Because of our lack of audacity and our willingness to keep disability private, people are routinely killed, because such decisions are a private matter.

Because of our lack of audacity and our willingness to keep disability private, we worship the God of all people, the God who says disabled people were created in His image, in a setting uncluttered by them, their wheelchairs, their noises, their imperfect hygiene or their social imperfections. God is angry.

Because of our lack of audacity and our willingness to keep disability private, people languish alone, while the community dismisses its responsibility for helping its neighbor by saying, “I didn’t know.”

Such statements are partially true because we have kept disability private, we have not gone public.

How can we expect change if we are not in the community’s face? Not in a negative manner, but in a manner that would never allow them to say, “I didn’t know.”

Can you imagine what the outcry might have been, had persons with severe disability been more present in the community, if people without disability actually knew a severely disabled someone who worshipped next to them at church.

You know, it is time for persons with disabilities and their families to go public. If nothing else, the Schaivo situation should teach us that bad decisions may result from staying private. Do you want to see community supports developed?

Disabled persons need to start going to church. Disabled people at church can be the beginning of a movement for change. Don’t take no for an answer, and don’t leave.

Churches have incredible potential for change in our local communities and in society. They are obvious agents for community integration, particularly for persons with cognitive disabilities.

But because families who are already sapped of their strength and brittled by discrimination, might get hurt once again by an unkind remark from a church member, or are told there are no services available for persons with disability, they give up and leave, condemning those in their wake.

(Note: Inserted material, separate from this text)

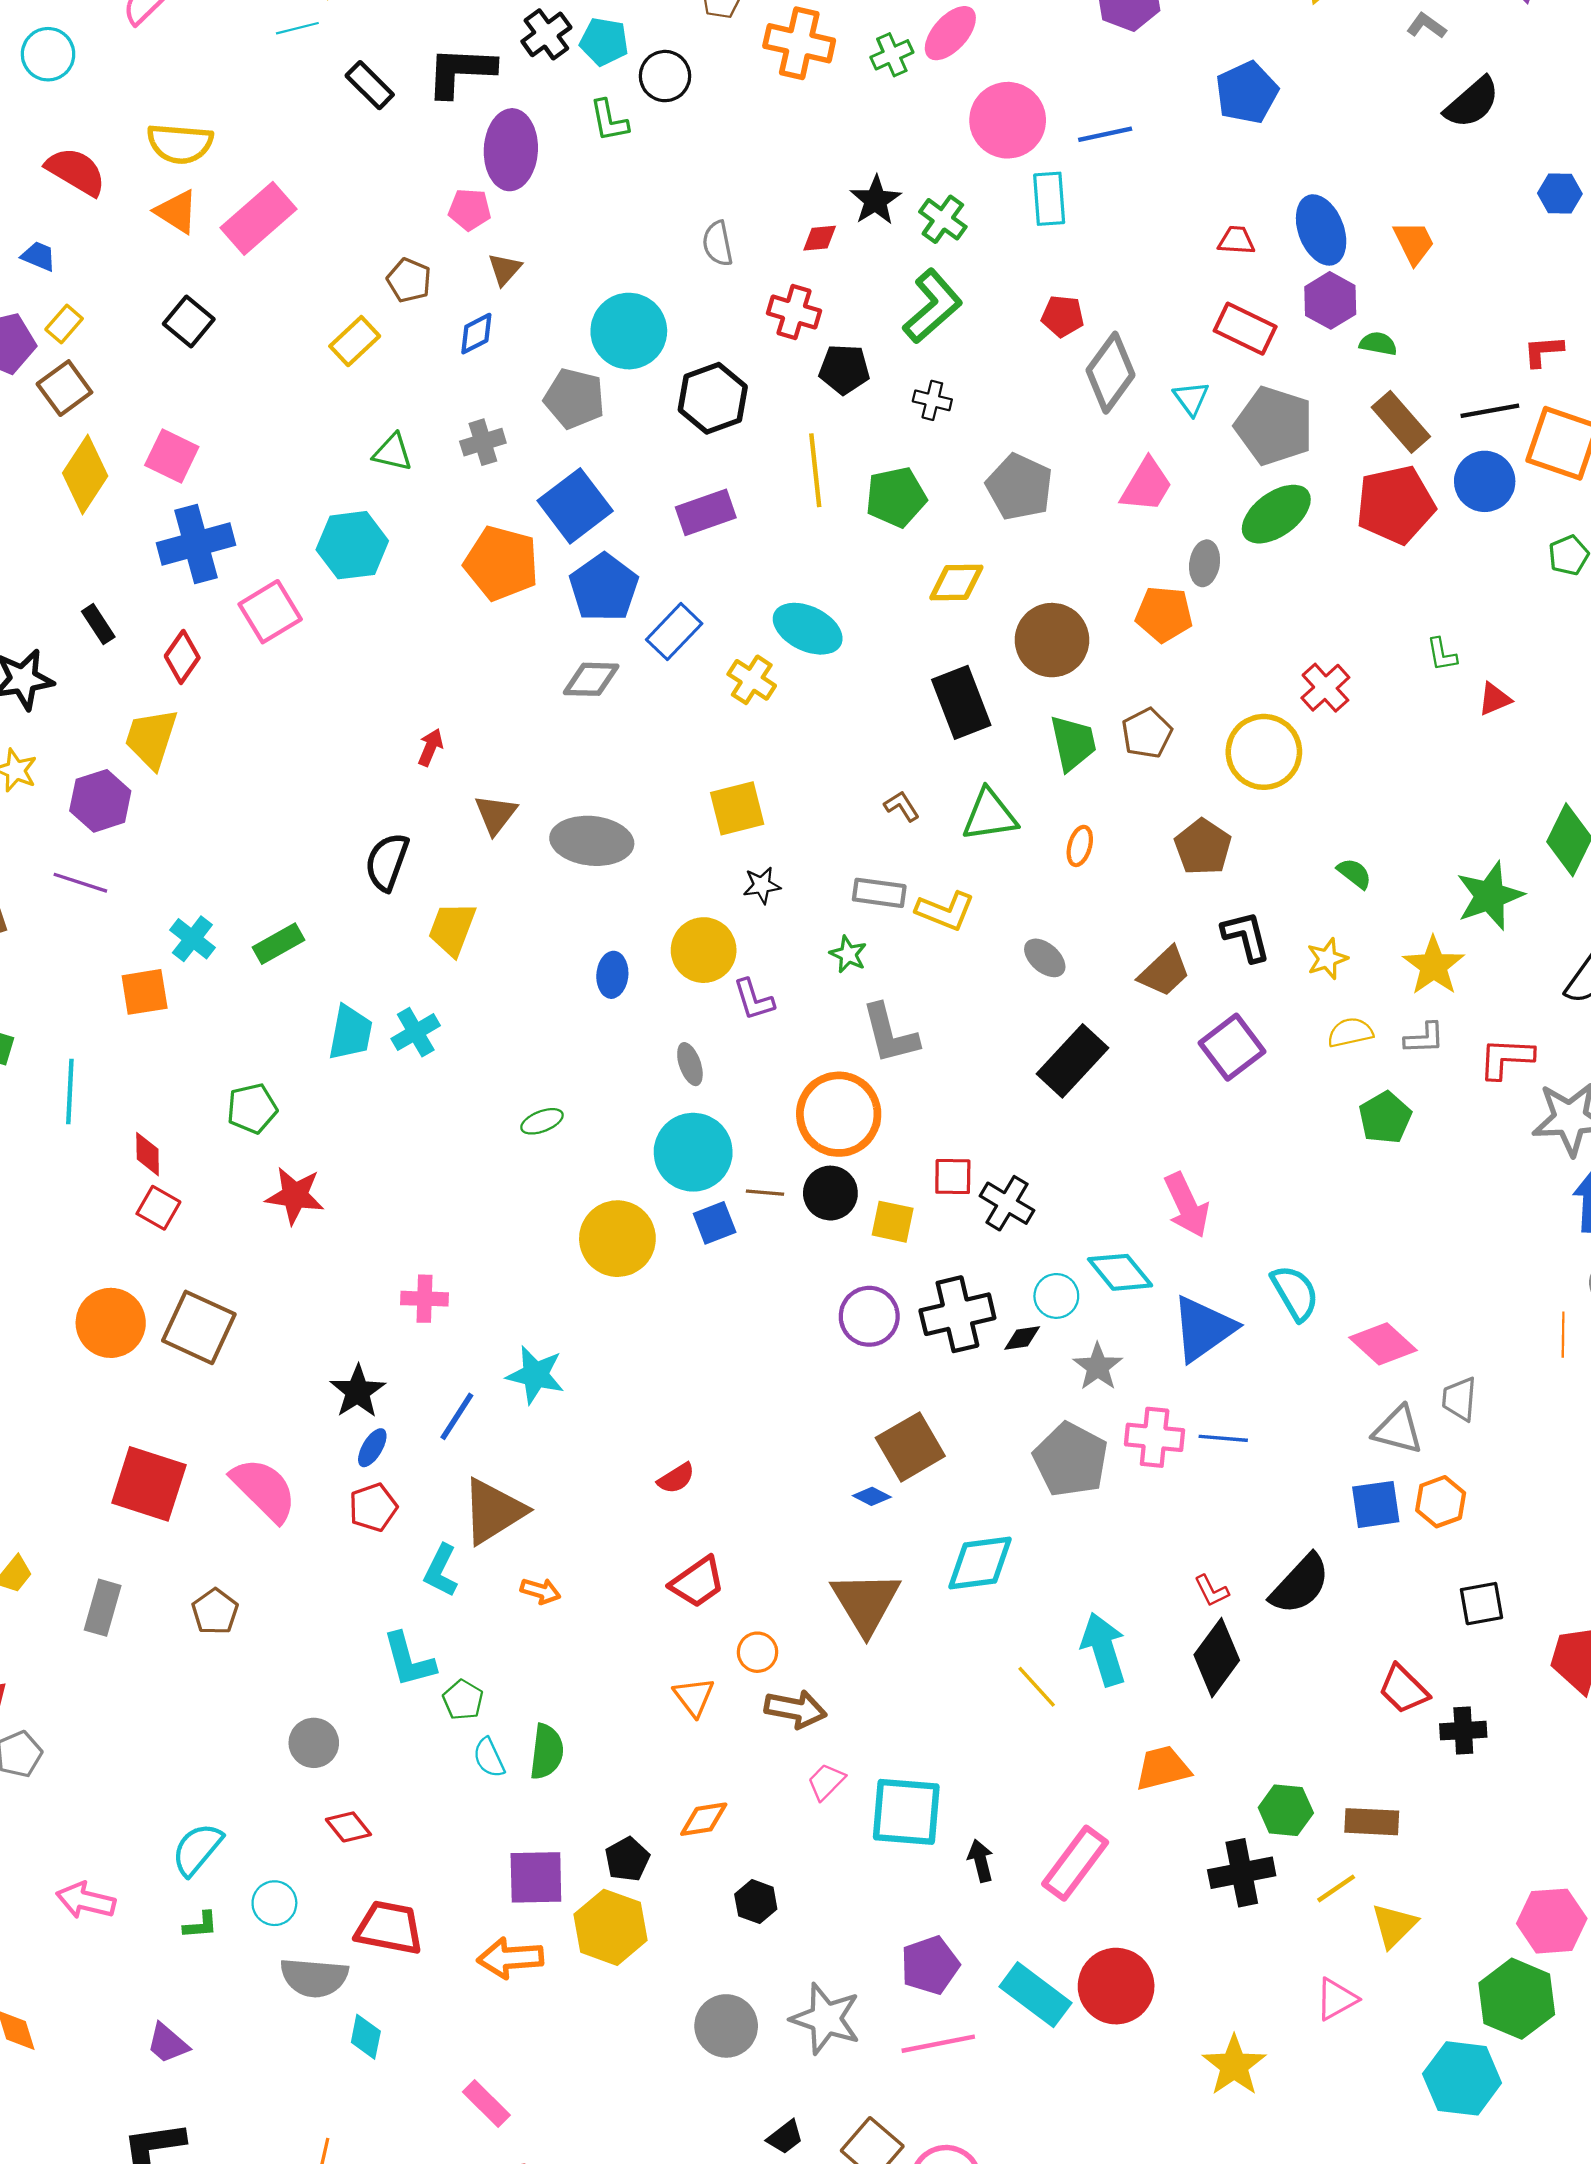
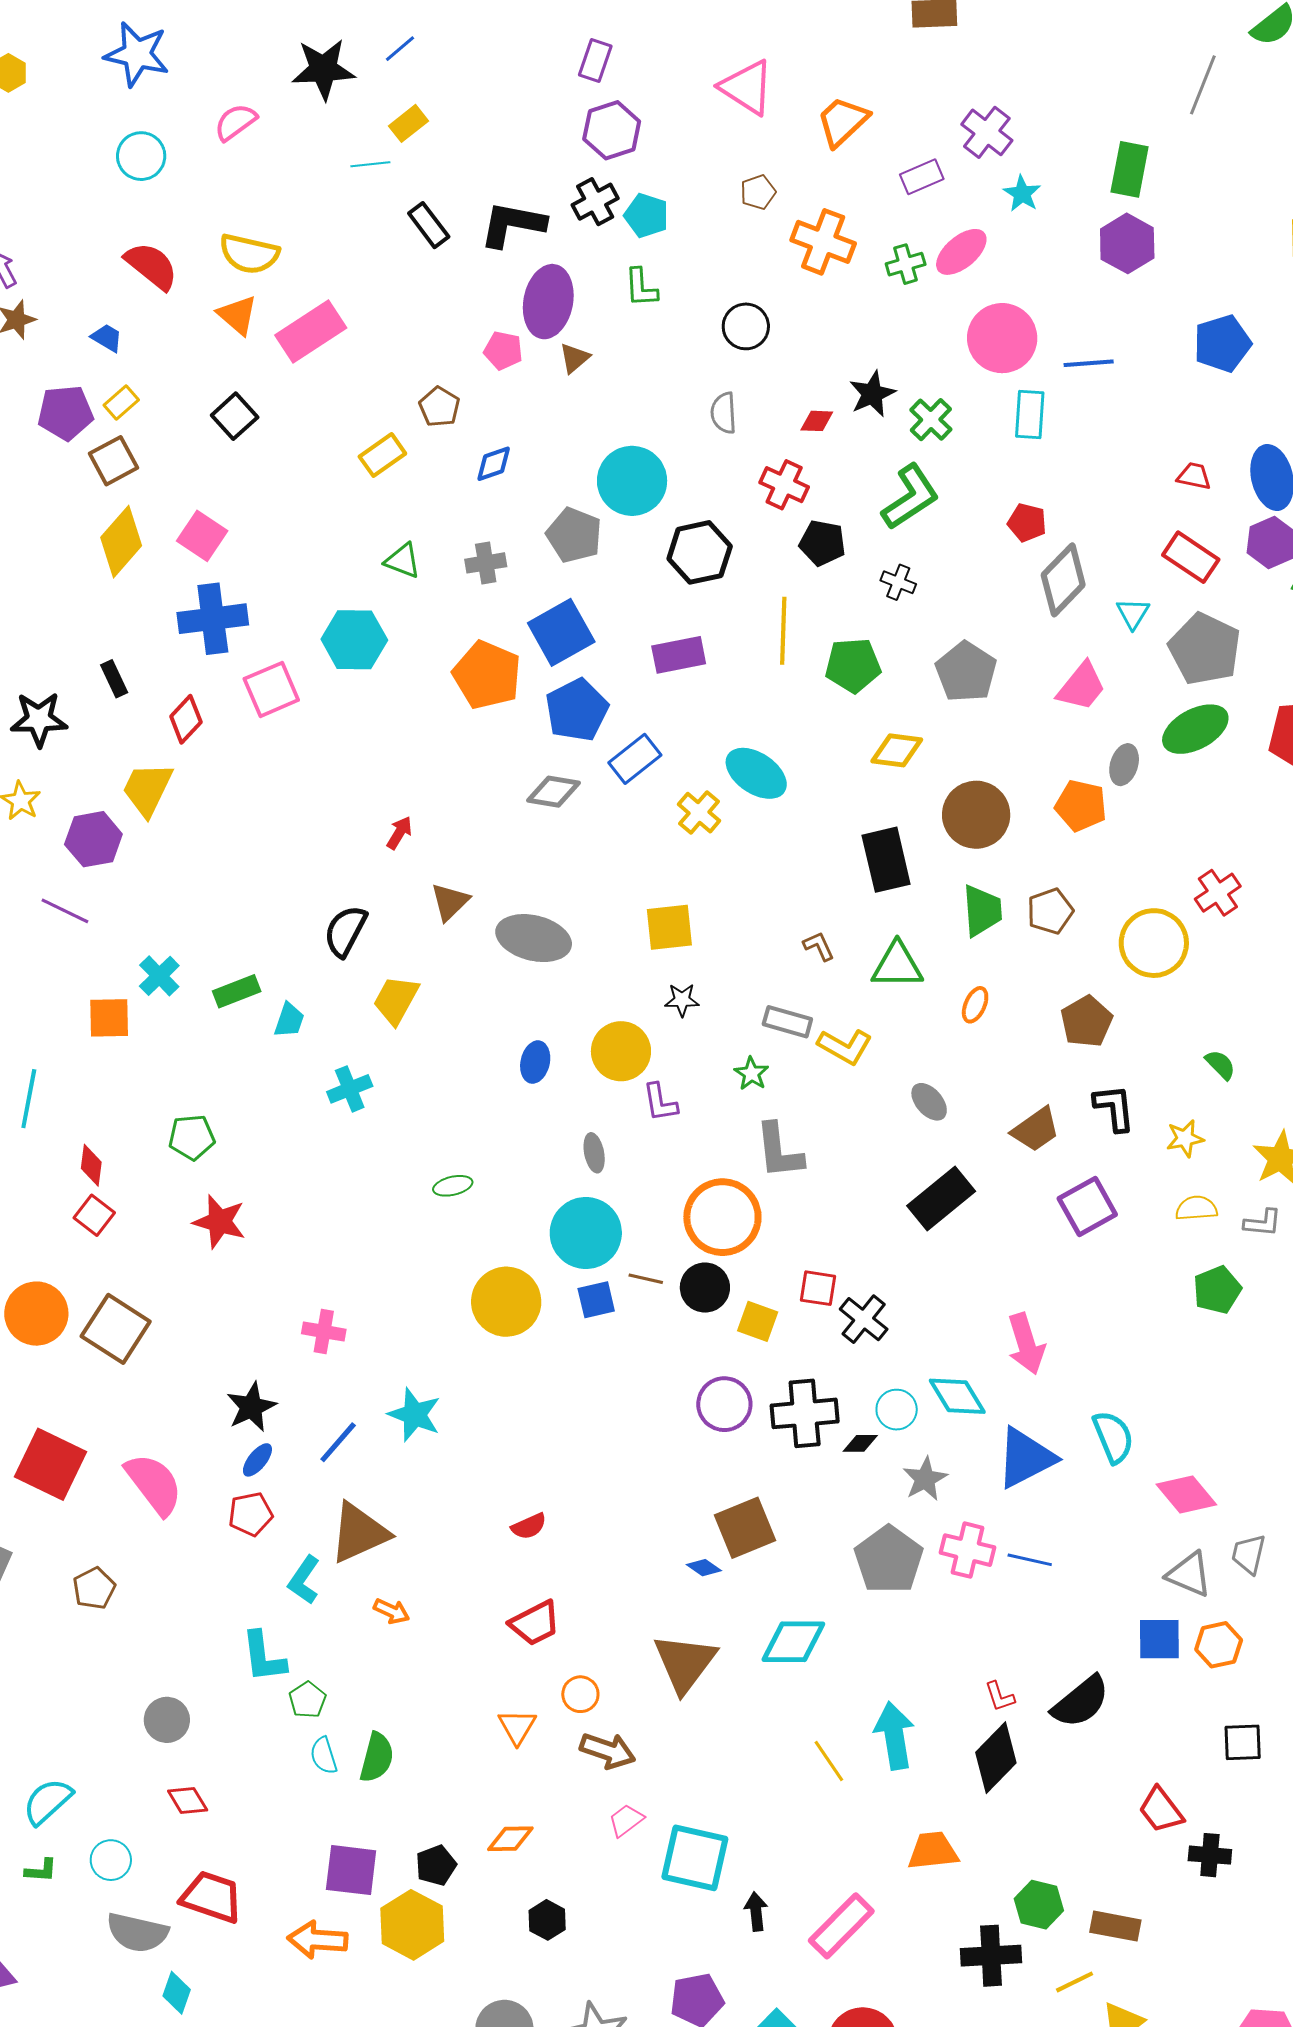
black circle: (665, 76) -> (746, 326), moved
brown triangle: (505, 269) -> (574, 358), moved
cyan trapezoid: (350, 1033) -> (289, 1020), moved, size x0.7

However, to use the title of this magazine, it’s time for a little Audacity among persons with disabilities and their families in the church. It is time for people to say, “My child has a severe disability and I know your Bible.

Now where do you want us to sit!”

Agosta, J., Bass, A. & Spence, R. (1986). The needs of the family: Results of a statewide survey in Massachusetts. Cambridge, MA: Human Services Institute.
McNair, J. (in process). Christian social constructions of disability.
Weisner, T., Belzer, L. & Stolze, L. (1991). Religion and families of children with developmental delays. American Journal on Mental Retardation, 95, 6, 647-662.